This chapter describes the elementary socket functions required to write a complete TCP client and server, along with concurrent servers, a common Unix technique for providing concurrency when numerous clients are connected to the same server at the same time. Each client connection causes the server to fork a new process just for that client. In this chapter, we consider only the one-process-per-client model using fork.

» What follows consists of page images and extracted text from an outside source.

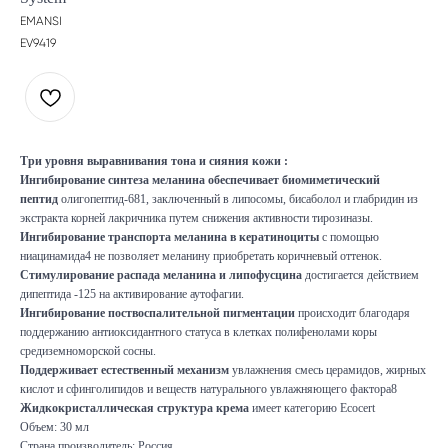
EMANSI
EV9419
Три уровня выравнивания тона и сияния кожи :
Ингибирование синтеза меланина обеспечивает биомиметический
пептид
олигопептид-681, заключенный в липосомы, бисаболол и глабридин из
экстракта корней лакричника путем снижения активности тирозиназы.
Ингибирование транспорта меланина в кератиноциты
с помощью
ниацинамида4 не позволяет меланину приобретать коричневый оттенок.
Стимулирование распада меланина и липофусцина
достигается действием
дипептида -125 на активирование аутофагии.
Ингибирование поствоспалительной пигментации
происходит благодаря
поддержанию антиоксидантного статуса в клетках полифенолами коры
средиземноморской сосны.
Поддерживает естественный механизм
увлажнения смесь церамидов, жирных
кислот и сфинголипидов и веществ натурального увлажняющего фактора8
Жидкокристаллическая структура крема
имеет категорию Ecocert
Объем: 30 мл
Страна производитель: Россия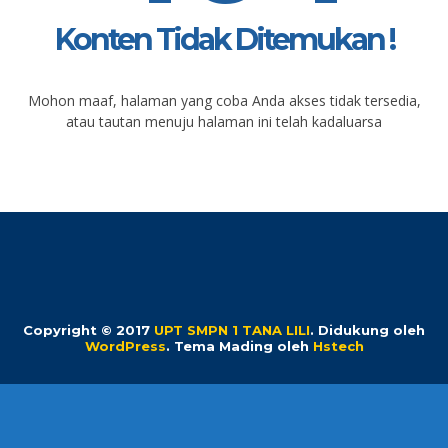
Konten Tidak Ditemukan !
Mohon maaf, halaman yang coba Anda akses tidak tersedia,
atau tautan menuju halaman ini telah kadaluarsa
Copyright © 2017
UPT SMPN 1 TANA LILI
.
Didukung oleh
WordPress
. Tema Mading oleh
Hstech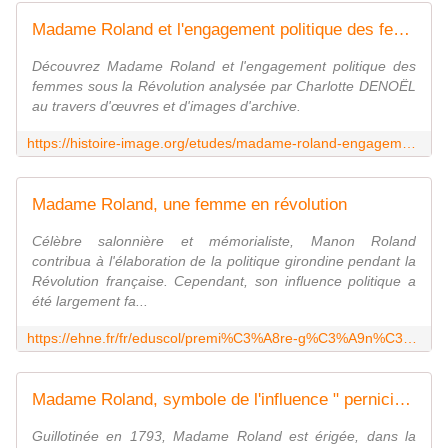
Madame Roland et l'engagement politique des femmes sous la Révolution - Histoire analysée en images et œuvres d'art | https://histoire-image.org/
Découvrez Madame Roland et l'engagement politique des
femmes sous la Révolution analysée par Charlotte DENOËL
au travers d'œuvres et d'images d'archive.
https://histoire-image.org/etudes/madame-roland-engagement-politique-femmes-revolution
Madame Roland, une femme en révolution
Célèbre salonnière et mémorialiste, Manon Roland
contribua à l'élaboration de la politique girondine pendant la
Révolution française. Cependant, son influence politique a
été largement fa...
https://ehne.fr/fr/eduscol/premi%C3%A8re-g%C3%A9n%C3%A9rale/l%E2%80%99europe-face-aux-r%C3%A9volutions/la-r%C3%A9volution-fran%C3%A7aise-et-l%E2%80%99empire-une-nouvelle-conception-de-la-nation/madame-roland-une-femme-en-r%C3%A9volution
Madame Roland, symbole de l'influence " pernicieuse " des femmes sur la politique
Guillotinée en 1793, Madame Roland est érigée, dans la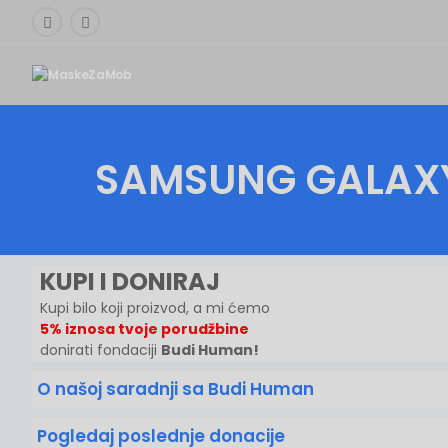
SAMSUNG GALAX
KUPI I DONIRAJ
Kupi bilo koji proizvod, a mi ćemo
5% iznosa tvoje porudžbine
donirati fondaciji
Budi Human!
O našoj saradnji sa Budi Human
Pogledaj poslednje donacije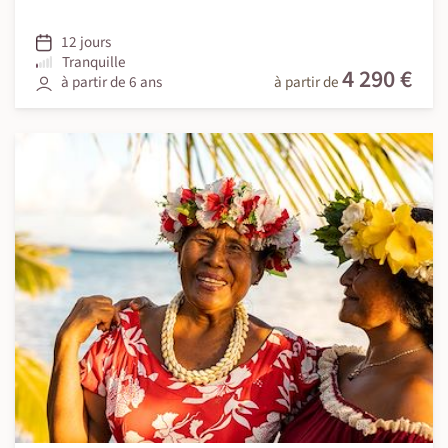
12 jours
Tranquille
4 290 €
à partir de 6 ans
à partir de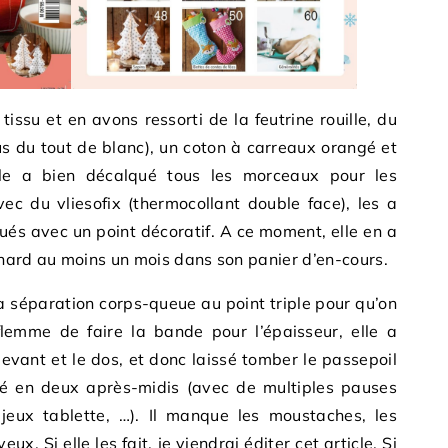
issu et en avons ressorti de la feutrine rouille, du
s du tout de blanc), un coton à carreaux orangé et
lle a bien décalqué tous les morceaux pour les
vec du vliesofix (thermocollant double face), les a
iqués avec un point décoratif. A ce moment, elle en a
renard au moins un mois dans son panier d’en-cours.
la séparation corps-queue au point triple pour qu’on
flemme de faire la bande pour l’épaisseur, elle a
vant et le dos, et donc laissé tomber le passepoil
lisé en deux après-midis (avec de multiples pauses
eux tablette, …). Il manque les moustaches, les
ux. Si elle les fait, je viendrai éditer cet article. Si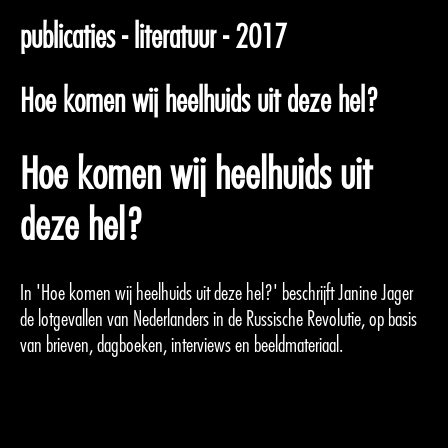
publicaties - literatuur - 2017
Hoe komen wij heelhuids uit deze hel?
Hoe komen wij heelhuids uit
deze hel?
In 'Hoe komen wij heelhuids uit deze hel?' beschrijft Janine Jager
de lotgevallen van Nederlanders in de Russische Revolutie, op basis
van brieven, dagboeken, interviews en beeldmateriaal.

The figure below shows a timeline of the typical scenario that takes place between a TCP client and server. First, the server is started, then sometime later, a client is started that connects to the server. We assume that the client sends a request to the server, the server processes the request, and the server sends a reply back to the client. This continues until the client closes its end of the connection, which sends an end-of-file notification to the server. The server then closes its end of the connection and either terminates or waits for a new client connection.

Figure 4.1. Socket functions for elementary TCP client/server.

socket Function

To perform network I/O, the first thing a process must do is call the socket function, specifying the type of communication protocol desired (TCP using IPv4, UDP using IPv6, Unix domain stream protocol, etc.).

#include <sys/socket.h>

int socket (int family, int type, int protocol);

/* Returns: non-negative descriptor if OK, -1 on error */

Arguments:

Not all combinations of socket family and type are valid. The table below shows the valid combinations, along with the actual protocols that are valid for each pair. The boxes marked "Yes" are valid but do not have handy acronyms. The blank boxes are not supported.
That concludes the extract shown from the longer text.